I have several AFX Mega G+ cars with cracked and split front tires. They are only a couple of years old, but apparently the garage/raceshop isn't a good environment for them. Does anyone have a source for replacement front tires for these chassis?

Thanks in advance,
Rick V.


----------



## TK Solver (Mar 18, 2004)

These will work... https://www.slotsnstuff.com/jel-claws-tires.html


----------



## Rick Voegelin (Oct 27, 2006)

Thanks for the pointer, TK Solver! It looks like you have solved my problem indeed. I'd checked several silicone tire suppliers, but never thought of Jel Claws.

Rick V.


----------



## MSwaterlogged (Feb 5, 2014)

You might also contact [email protected] and see what they have.

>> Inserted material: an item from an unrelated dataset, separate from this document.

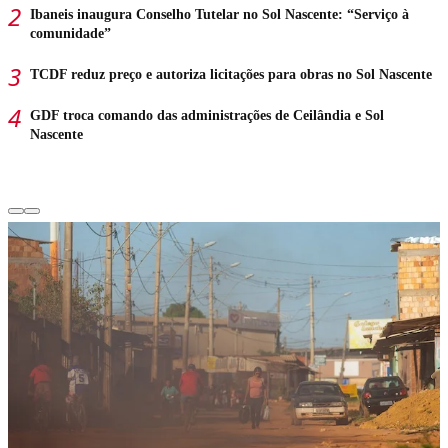
Ibaneis inaugura Conselho Tutelar no Sol Nascente: “Serviço à
comunidade”
TCDF reduz preço e autoriza licitações para obras no Sol Nascente
GDF troca comando das administrações de Ceilândia e Sol
Nascente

Their tires are very good.


----------



## Rich Dumas (Sep 3, 2008)

*Front Tires*

Super Tires does not make front tires for HO cars, The smallest Pro Series rear tires are 316Rs and those would be a little too big in diameter once they were stretched over the Mega G+ front wheels. If you got the urethane tires those can be sanded down fairly easily, but good luck sanding down the silicone tires. If they are the correct size to give you a 0.390 inch OD when they are on the wheels the Jel Claws would be OK. JAG Hobbies does carry replacement Mega G tires.


----------